• **Saved entries**:
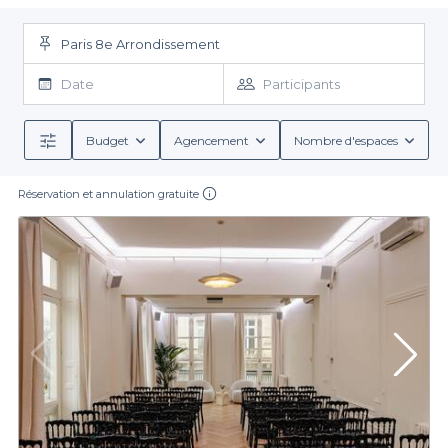
que vous aurez la chance de côtoyer en optant pour une
salle
pour team building à Paris 8
. Vous aurez des vues imprenables
sur des incontournables de la capitale, vous serez plongé dans
Paris 8e Arrondissement
un cadre idyllique et vous serez mis dans des conditions de rêve,
vous n’aurez plus aucune excuse pour ne pas profiter du
Date
Participants
moment. A travers diverses activités proposées sur place que
vous aurez choisies au préalable, un repas organisé par les
équipes de l’établissement choisi, un verre partagé avec les
Budget
Agencement
Nombre d'espaces
autres employés de votre entreprise, le team building peut
pointer son nez à tous les coins de rues, pour n’importe quelle
Réservation et annulation gratuite
occasion. Les
salles pour team building à Paris 8
vous
permettront de partager un moment de détente avec vos
collègues et vous allez adorer, parole de Privateaser. Si nos
offres ne vous conviennent pas, vous pourrez vous tourner vers
notre top des meilleures
salles à louer pour une séance de team
building
à Paris.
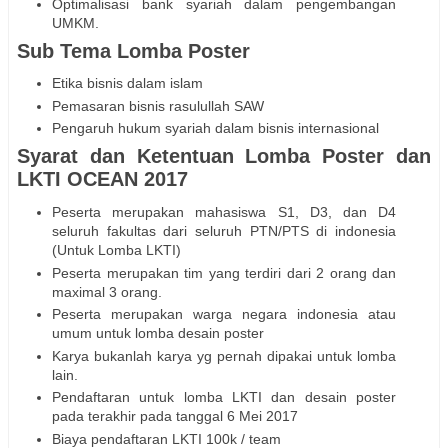
Optimalisasi bank syariah dalam pengembangan
UMKM.
Sub Tema Lomba Poster
Etika bisnis dalam islam
Pemasaran bisnis rasulullah SAW
Pengaruh hukum syariah dalam bisnis internasional
Syarat dan Ketentuan Lomba Poster dan
LKTI OCEAN 2017
Peserta merupakan mahasiswa S1, D3, dan D4
seluruh fakultas dari seluruh PTN/PTS di indonesia
(Untuk Lomba LKTI)
Peserta merupakan tim yang terdiri dari 2 orang dan
maximal 3 orang.
Peserta merupakan warga negara indonesia atau
umum untuk lomba desain poster
Karya bukanlah karya yg pernah dipakai untuk lomba
lain.
Pendaftaran untuk lomba LKTI dan desain poster
pada terakhir pada tanggal 6 Mei 2017
Biaya pendaftaran LKTI 100k / team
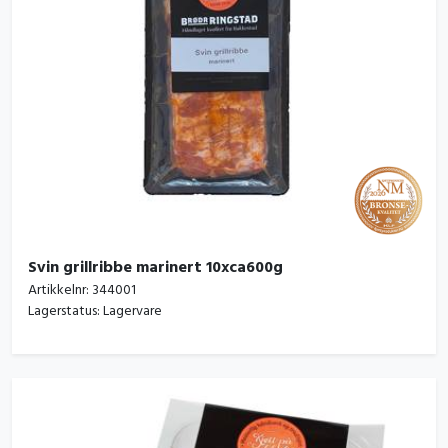
Svin grillribbe marinert 10xca600g
Artikkelnr:
344001
Lagerstatus:
Lagervare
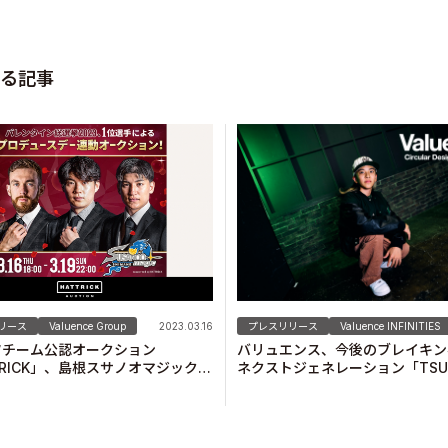
る記事
プレスリリース
Valuence INFINITIES
リース
Valuence Group
2023.03.16
バリュエンス、今後のブレイキン
ツチーム公認オークション
ネクストジェネレーション「TSUK
TRICK」、島根スサノオマジックプ
のスポンサー契約を締結！
ースデー連動オークションを開催！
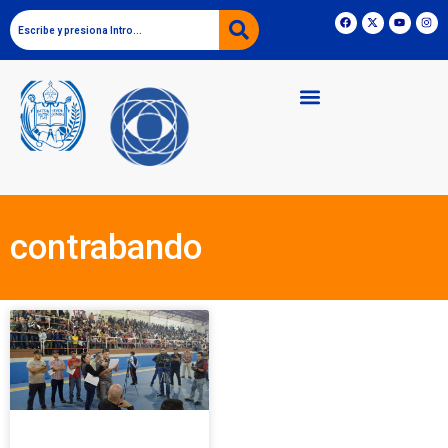
contrabando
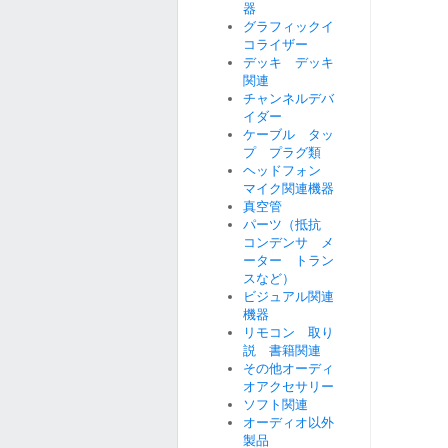
器
グラフィックイ
コライザー
デッキ デッキ
関連
チャンネルデバ
イダー
ケーブル タッ
プ プラグ類
ヘッドフォン
マイク関連機器
真空管
パーツ（抵抗
コンデンサ メ
ーター トラン
スなど）
ビジュアル関連
機器
リモコン 取り
説 書籍関連
その他オーディ
オアクセサリー
ソフト関連
オーディオ以外
製品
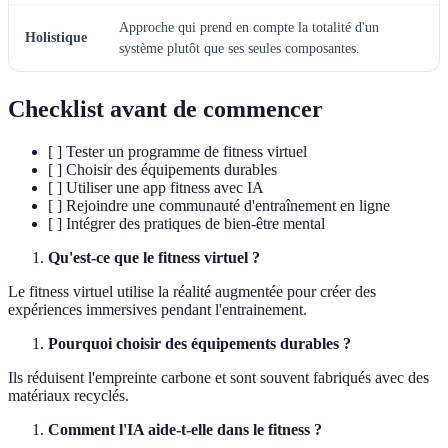
Approche qui prend en compte la totalité d'un
Holistique
système plutôt que ses seules composantes.
Checklist avant de commencer
[ ] Tester un programme de fitness virtuel
[ ] Choisir des équipements durables
[ ] Utiliser une app fitness avec IA
[ ] Rejoindre une communauté d'entraînement en ligne
[ ] Intégrer des pratiques de bien-être mental
Qu'est-ce que le fitness virtuel ?
Le fitness virtuel utilise la réalité augmentée pour créer des
expériences immersives pendant l'entrainement.
Pourquoi choisir des équipements durables ?
Ils réduisent l'empreinte carbone et sont souvent fabriqués avec des
matériaux recyclés.
Comment l'IA aide-t-elle dans le fitness ?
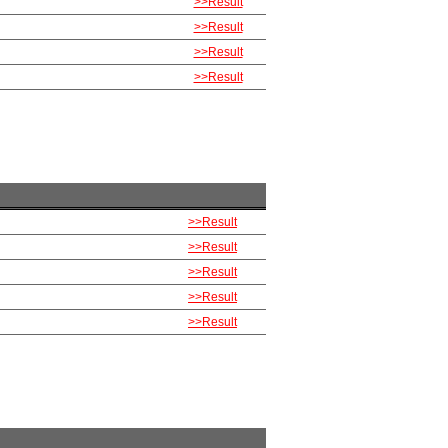
>>Result
>>Result
>>Result
>>Result
>>Result
>>Result
>>Result
>>Result
>>Result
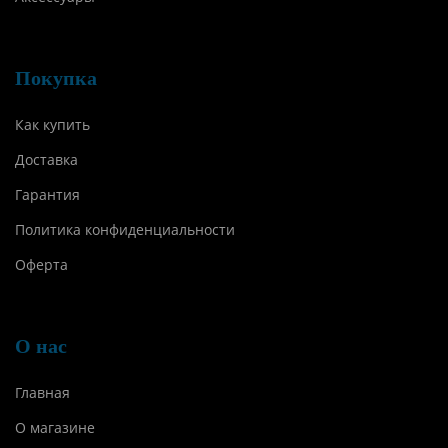
Покупка
Как купить
Доставка
Гарантия
Политика конфиденциальности
Оферта
О нас
Главная
О магазине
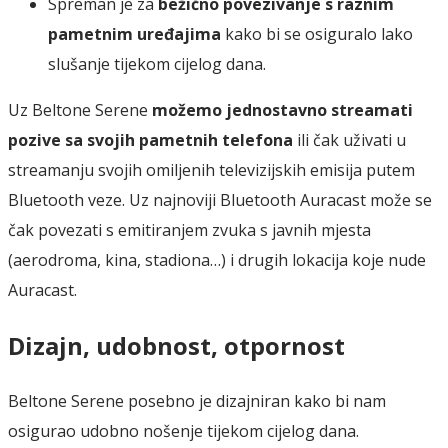
Spreman je za
bežično povezivanje s raznim
pametnim uređajima
kako bi se osiguralo lako
slušanje tijekom cijelog dana.
Uz Beltone Serene
možemo jednostavno streamati
pozive sa svojih pametnih telefona
ili čak uživati u
streamanju svojih omiljenih televizijskih emisija putem
Bluetooth veze. Uz najnoviji Bluetooth Auracast može se
čak povezati s emitiranjem zvuka s javnih mjesta
(aerodroma, kina, stadiona…) i drugih lokacija koje nude
Auracast.
Dizajn, udobnost, otpornost
Beltone Serene posebno je dizajniran kako bi nam
osigurao udobno nošenje tijekom cijelog dana.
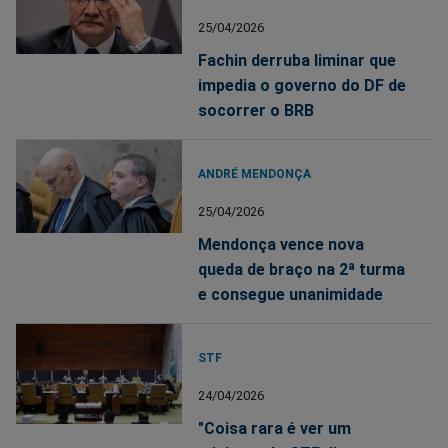
25/04/2026
Fachin derruba liminar que
impedia o governo do DF de
socorrer o BRB
ANDRÉ MENDONÇA
25/04/2026
Mendonça vence nova
queda de braço na 2ª turma
e consegue unanimidade
STF
24/04/2026
"Coisa rara é ver um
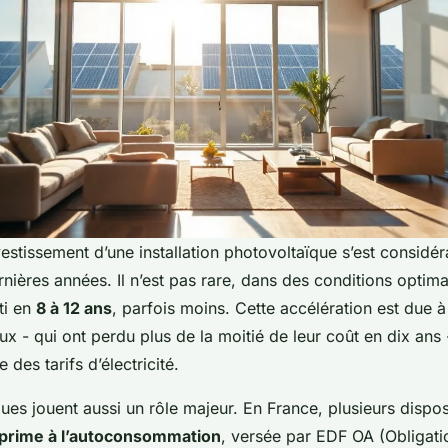
vestissement d’une installation photovoltaïque s’est considé
nières années. Il n’est pas rare, dans des conditions optimal
rti en
8 à 12 ans
, parfois moins. Cette accélération est due à
x - qui ont perdu plus de la moitié de leur coût en dix ans
des tarifs d’électricité.
ues jouent aussi un rôle majeur. En France, plusieurs disposi
prime à l’autoconsommation
, versée par EDF OA (Obligati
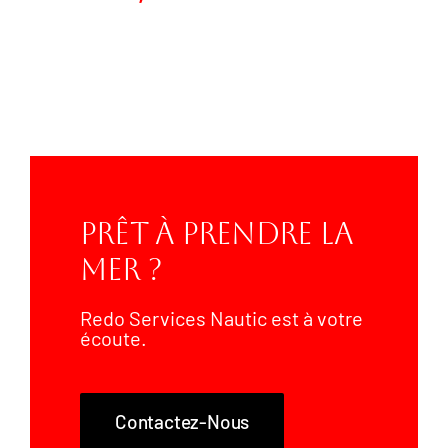
PRO FISH
24264,00
€
Prêt À Prendre La
Mer ?
Redo Services Nautic est à votre
écoute.
Contactez-Nous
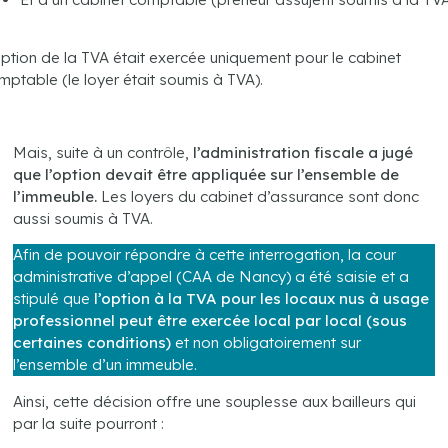
option de la TVA était exercée uniquement pour le cabinet
mptable (le loyer était soumis à TVA).
.
Mais, suite à un contrôle,
l’administration fiscale a jugé
que l’option devait être appliquée sur l’ensemble de
l’immeuble.
Les loyers du cabinet d’assurance sont donc
aussi soumis à TVA.
Afin de pouvoir répondre à cette interrogation, la cour
administrative d’appel (CAA de Nancy) a été saisie et a
stipulé que
l’option à la TVA pour les locaux nus à usage
professionnel peut être exercée local par local (sous
certaines conditions)
et non obligatoirement sur
l’ensemble d’un immeuble.
Ainsi, cette décision offre une souplesse aux bailleurs qui
par la suite pourront :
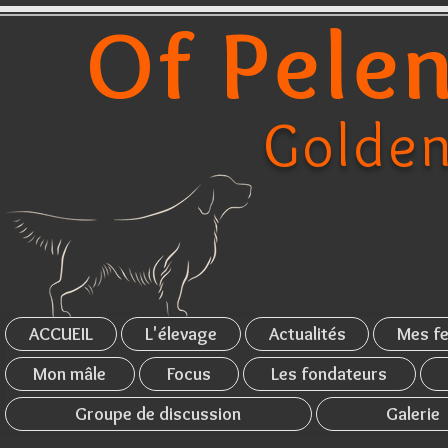
Of Pelen
Golden
ACCUEIL
L'élevage
Actualités
Mes fe
Mon mâle
Focus
Les fondateurs
Groupe de discussion
Galerie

• **PROBLEM TO SOLVE**: Please reproduce the entries above line by line, exactly, leaving out each image.

• **ANSWER FOR THE TASK**:
que vous aurez la chance de côtoyer en optant pour une
salle
pour team building à Paris 8
. Vous aurez des vues imprenables
sur des incontournables de la capitale, vous serez plongé dans
Paris 8e Arrondissement
un cadre idyllique et vous serez mis dans des conditions de rêve,
vous n’aurez plus aucune excuse pour ne pas profiter du
Date
Participants
moment. A travers diverses activités proposées sur place que
vous aurez choisies au préalable, un repas organisé par les
équipes de l’établissement choisi, un verre partagé avec les
Budget
Agencement
Nombre d'espaces
autres employés de votre entreprise, le team building peut
pointer son nez à tous les coins de rues, pour n’importe quelle
Réservation et annulation gratuite
occasion. Les
salles pour team building à Paris 8
vous
permettront de partager un moment de détente avec vos
collègues et vous allez adorer, parole de Privateaser. Si nos
offres ne vous conviennent pas, vous pourrez vous tourner vers
notre top des meilleures
salles à louer pour une séance de team
building
à Paris.
Optimalisasi bank syariah dalam pengembangan
UMKM.
Sub Tema Lomba Poster
Etika bisnis dalam islam
Pemasaran bisnis rasulullah SAW
Pengaruh hukum syariah dalam bisnis internasional
Syarat dan Ketentuan Lomba Poster dan
LKTI OCEAN 2017
Peserta merupakan mahasiswa S1, D3, dan D4
seluruh fakultas dari seluruh PTN/PTS di indonesia
(Untuk Lomba LKTI)
Peserta merupakan tim yang terdiri dari 2 orang dan
maximal 3 orang.
Peserta merupakan warga negara indonesia atau
umum untuk lomba desain poster
Karya bukanlah karya yg pernah dipakai untuk lomba
lain.
Pendaftaran untuk lomba LKTI dan desain poster
pada terakhir pada tanggal 6 Mei 2017
Biaya pendaftaran LKTI 100k / team
Svin grillribbe marinert 10xca600g
Artikkelnr:
344001
Lagerstatus:
Lagervare
る記事
プレスリリース
Valuence INFINITIES
リース
Valuence Group
2023.03.16
バリュエンス、今後のブレイキン
ツチーム公認オークション
ネクストジェネレーション「TSUK
TRICK」、島根スサノオマジックプ
のスポンサー契約を締結！
ースデー連動オークションを開催！
contrabando
器
グラフィックイ
コライザー
デッキ デッキ
関連
チャンネルデバ
イダー
ケーブル タッ
プ プラグ類
ヘッドフォン
マイク関連機器
真空管
パーツ（抵抗
コンデンサ メ
ーター トラン
スなど）
ビジュアル関連
機器
リモコン 取り
説 書籍関連
その他オーディ
オアクセサリー
ソフト関連
オーディオ以外
製品
Approche qui prend en compte la totalité d'un
Holistique
système plutôt que ses seules composantes.
Checklist avant de commencer
[ ] Tester un programme de fitness virtuel
[ ] Choisir des équipements durables
[ ] Utiliser une app fitness avec IA
[ ] Rejoindre une communauté d'entraînement en ligne
[ ] Intégrer des pratiques de bien-être mental
Qu'est-ce que le fitness virtuel ?
Le fitness virtuel utilise la réalité augmentée pour créer des
expériences immersives pendant l'entrainement.
Pourquoi choisir des équipements durables ?
Ils réduisent l'empreinte carbone et sont souvent fabriqués avec des
matériaux recyclés.
Comment l'IA aide-t-elle dans le fitness ?
>>Result
>>Result
>>Result
>>Result
>>Result
>>Result
>>Result
>>Result
>>Result
Покупка
Как купить
Доставка
Гарантия
Политика конфиденциальности
Оферта
О нас
Главная
О магазине
Spreman je za
bežično povezivanje s raznim
pametnim uređajima
kako bi se osiguralo lako
slušanje tijekom cijelog dana.
Uz Beltone Serene
možemo jednostavno streamati
pozive sa svojih pametnih telefona
ili čak uživati u
streamanju svojih omiljenih televizijskih emisija putem
Bluetooth veze. Uz najnoviji Bluetooth Auracast može se
čak povezati s emitiranjem zvuka s javnih mjesta
(aerodroma, kina, stadiona…) i drugih lokacija koje nude
Auracast.
Dizajn, udobnost, otpornost
Beltone Serene posebno je dizajniran kako bi nam
osigurao udobno nošenje tijekom cijelog dana.
25/04/2026
Fachin derruba liminar que
impedia o governo do DF de
socorrer o BRB
ANDRÉ MENDONÇA
25/04/2026
Mendonça vence nova
queda de braço na 2ª turma
e consegue unanimidade
STF
24/04/2026
"Coisa rara é ver um
vestissement d’une installation photovoltaïque s’est considé
nières années. Il n’est pas rare, dans des conditions optimal
rti en
8 à 12 ans
, parfois moins. Cette accélération est due à
x - qui ont perdu plus de la moitié de leur coût en dix ans
des tarifs d’électricité.
ues jouent aussi un rôle majeur. En France, plusieurs disposi
prime à l’autoconsommation
, versée par EDF OA (Obligati
PRO FISH
24264,00
€
Prêt À Prendre La
Mer ?
Redo Services Nautic est à votre
écoute.
Contactez-Nous
option de la TVA était exercée uniquement pour le cabinet
mptable (le loyer était soumis à TVA).
.
Mais, suite à un contrôle,
l’administration fiscale a jugé
que l’option devait être appliquée sur l’ensemble de
l’immeuble.
Les loyers du cabinet d’assurance sont donc
aussi soumis à TVA.
Afin de pouvoir répondre à cette interrogation, la cour
administrative d’appel (CAA de Nancy) a été saisie et a
stipulé que
l’option à la TVA pour les locaux nus à usage
professionnel peut être exercée local par local (sous
certaines conditions)
et non obligatoirement sur
l’ensemble d’un immeuble.
Ainsi, cette décision offre une souplesse aux bailleurs qui
par la suite pourront :
Of Pelen
Golden
ACCUEIL
L'élevage
Actualités
Mes fe
Mon mâle
Focus
Les fondateurs
Groupe de discussion
Galerie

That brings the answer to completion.